Sign Language and Early Education
Sign language in the classroom provides an opportunity for early education providers to expand their preschool approach in teaching language arts, mathematics, science, social science, health, and the arts. Signing is a rich and exciting learning experience that appeals to all the senses — visual, spatial, verbal, physical, tactile, artistic, and musical. In addition, sign language assists in breaking down language barriers and opening pathways for communicating with special-needs children.

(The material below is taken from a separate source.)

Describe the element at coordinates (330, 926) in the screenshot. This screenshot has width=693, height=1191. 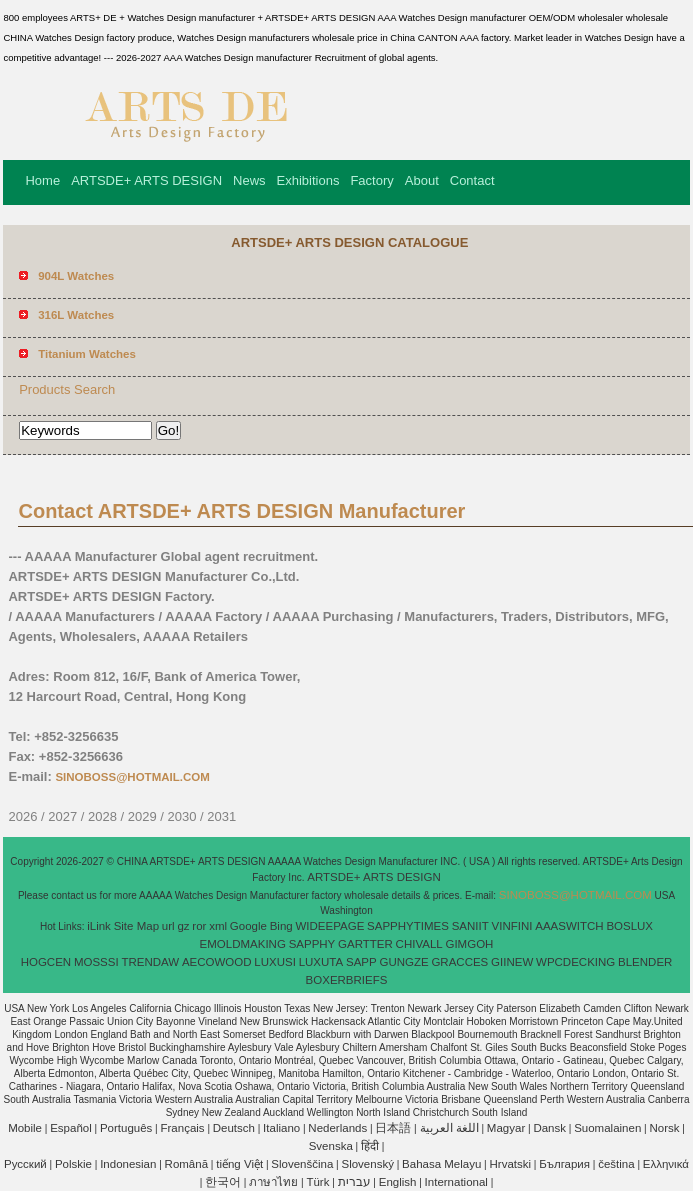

Today, early education specialists and child care providers are attending sign language classes and in-service training. Early education providers who have taken sign language are eager to incorporate signs into daily lesson plans. These educators know that sign language can keep children focused, increase memory, enhance language, and build their cognitive skills. They also have learned that they can manage children's behavior with nonverbal commands. If you are an educator or child care provider who has considered incorporating sign language into your classroom, you already have a head start with this book in hand. In fact, you can easily begin right now by applying signs in your daily classroom curriculum activities. Here's a quick review of some of the skills you have learned in the previous chapters:
Asking and answering questions
Clothing and articles
Days of the week
These sign groups can be implemented into daily games in the classroom. You can begin with a letter of the manual alphabet and make it the letter of the week (see Chapter 4). Colors are easy to teach and can be applied in an array of games, including rainbow songs (see Chapter 7). Days of the week can be signed in games and songs (see Chapter 13). Weather signs can be applied to “What is the weather today?” The addition of animal signs to games, stories, or songs adds visual excitement for children. The next time you read Brown Bear, sign the colors and animals and watch the children's eyes shine with delight (see Chapters 7 and 13). The application of the signed images in this book is an endless resource for your classroom curriculum.
SIGNS FOR COMMUNICATING WITH BABIES
PLAY: Pivot both “Y” hands several times.
GAME: Use both “A” hands and tap knuckles together.
BAD: Place the “flat” hand palm down on your chin, and toss your hand downward.
GOOD: Place the “flat” hand to your chin, then bring the hand down palm-up and place it into your left open hand.
DIRTY: Wiggle four fingers, palm down, under your chin. Don't forget to make a scrunched-up face. Facial expression is extremely important!